Without the pictures, set down every record below exactly as it reads.

────────────────────────────────────────

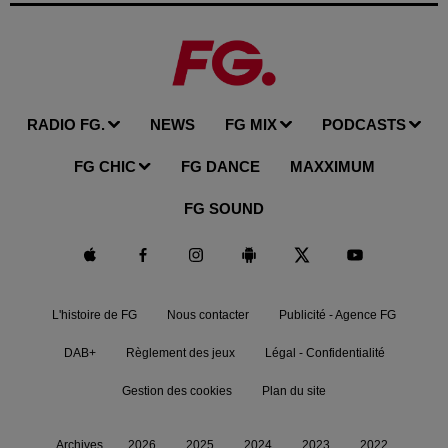
RADIO FG.
NEWS
FG MIX
PODCASTS
FG CHIC
FG DANCE
MAXXIMUM
FG SOUND
L'histoire de FG
Nous contacter
Publicité - Agence FG
DAB+
Règlement des jeux
Légal - Confidentialité
Gestion des cookies
Plan du site
Archives
2026
2025
2024
2023
2022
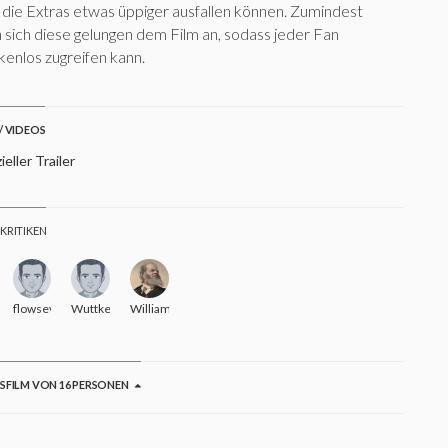
 die Extras etwas üppiger ausfallen können. Zumindest
 sich diese gelungen dem Film an, sodass jeder Fan
enlos zugreifen kann.
/ VIDEOS
ieller Trailer
 KRITIKEN
flowseven
Wuttke
WilliamWhyler
GSFILM VON 16 PERSONEN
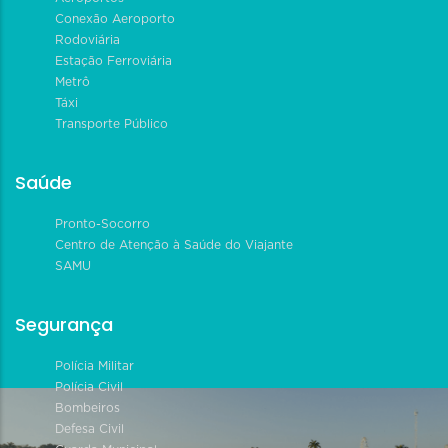
Conexão Aeroporto
Rodoviária
Estação Ferroviária
Metrô
Táxi
Transporte Público
Saúde
Pronto-Socorro
Centro de Atenção à Saúde do Viajante
SAMU
Segurança
Polícia Militar
Polícia Civil
Bombeiros
Defesa Civil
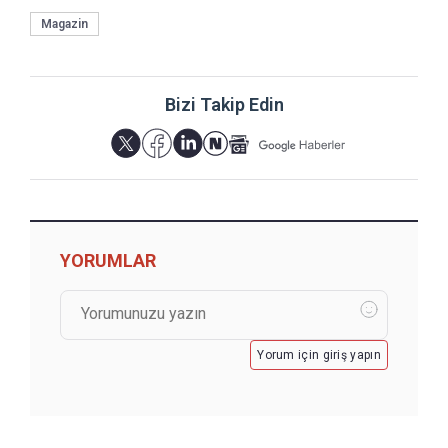
Magazin
Bizi Takip Edin
YORUMLAR
Yorum için giriş yapın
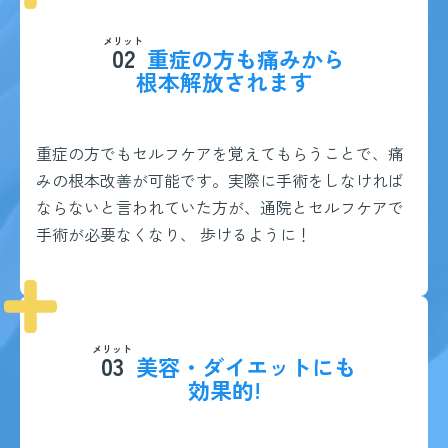
メリット
02
重症の方も痛みから
根本解放されます
重症の方でもセルフケアを覚えてもらうことで、痛
みの根本改善が可能です。実際に手術をしなければ
ならないと言われていた方が、通院とセルフケアで
手術が必要なくなり、 歩けるように！
メリット
03
美容・ダイエットにも
効果的!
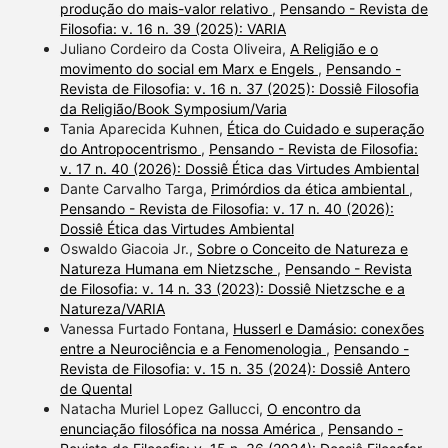
produção do mais-valor relativo
,
Pensando - Revista de
Filosofia: v. 16 n. 39 (2025): VARIA
Juliano Cordeiro da Costa Oliveira,
A Religião e o
movimento do social em Marx e Engels
,
Pensando -
Revista de Filosofia: v. 16 n. 37 (2025): Dossiê Filosofia
da Religião/Book Symposium/Varia
Tania Aparecida Kuhnen,
Ética do Cuidado e superação
do Antropocentrismo
,
Pensando - Revista de Filosofia:
v. 17 n. 40 (2026): Dossiê Ética das Virtudes Ambiental
Dante Carvalho Targa,
Primórdios da ética ambiental
,
Pensando - Revista de Filosofia: v. 17 n. 40 (2026):
Dossiê Ética das Virtudes Ambiental
Oswaldo Giacoia Jr.,
Sobre o Conceito de Natureza e
Natureza Humana em Nietzsche
,
Pensando - Revista
de Filosofia: v. 14 n. 33 (2023): Dossiê Nietzsche e a
Natureza/VARIA
Vanessa Furtado Fontana,
Husserl e Damásio: conexões
entre a Neurociência e a Fenomenologia
,
Pensando -
Revista de Filosofia: v. 15 n. 35 (2024): Dossiê Antero
de Quental
Natacha Muriel Lopez Gallucci,
O encontro da
enunciação filosófica na nossa América
,
Pensando -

────────────────────────────────────────

▶ Exercise response
RADIO FG.
NEWS
FG MIX
PODCASTS
FG CHIC
FG DANCE
MAXXIMUM
FG SOUND
L'histoire de FG
Nous contacter
Publicité - Agence FG
DAB+
Règlement des jeux
Légal - Confidentialité
Gestion des cookies
Plan du site
Archives
2026
2025
2024
2023
2022
 die Extras etwas üppiger ausfallen können. Zumindest
 sich diese gelungen dem Film an, sodass jeder Fan
enlos zugreifen kann.
/ VIDEOS
ieller Trailer
 KRITIKEN
flowseven
Wuttke
WilliamWhyler
GSFILM VON 16 PERSONEN
Conexão Aeroporto
Rodoviária
Estação Ferroviária
Metrô
Táxi
Transporte Público
Saúde
Pronto-Socorro
Centro de Atenção à Saúde do Viajante
SAMU
Segurança
Polícia Militar
Polícia Civil
Bombeiros
Defesa Civil
Magazin
Bizi Takip Edin
YORUMLAR
Yorum için giriş yapın
メリット
02
重症の方も痛みから
根本解放されます
重症の方でもセルフケアを覚えてもらうことで、痛
みの根本改善が可能です。実際に手術をしなければ
ならないと言われていた方が、通院とセルフケアで
手術が必要なくなり、 歩けるように！
メリット
03
美容・ダイエットにも
効果的!
produção do mais-valor relativo
,
Pensando - Revista de
Filosofia: v. 16 n. 39 (2025): VARIA
Juliano Cordeiro da Costa Oliveira,
A Religião e o
movimento do social em Marx e Engels
,
Pensando -
Revista de Filosofia: v. 16 n. 37 (2025): Dossiê Filosofia
da Religião/Book Symposium/Varia
Tania Aparecida Kuhnen,
Ética do Cuidado e superação
do Antropocentrismo
,
Pensando - Revista de Filosofia:
v. 17 n. 40 (2026): Dossiê Ética das Virtudes Ambiental
Dante Carvalho Targa,
Primórdios da ética ambiental
,
Pensando - Revista de Filosofia: v. 17 n. 40 (2026):
Dossiê Ética das Virtudes Ambiental
Oswaldo Giacoia Jr.,
Sobre o Conceito de Natureza e
Natureza Humana em Nietzsche
,
Pensando - Revista
de Filosofia: v. 14 n. 33 (2023): Dossiê Nietzsche e a
Natureza/VARIA
Vanessa Furtado Fontana,
Husserl e Damásio: conexões
entre a Neurociência e a Fenomenologia
,
Pensando -
Revista de Filosofia: v. 15 n. 35 (2024): Dossiê Antero
de Quental
Natacha Muriel Lopez Gallucci,
O encontro da
enunciação filosófica na nossa América
,
Pensando -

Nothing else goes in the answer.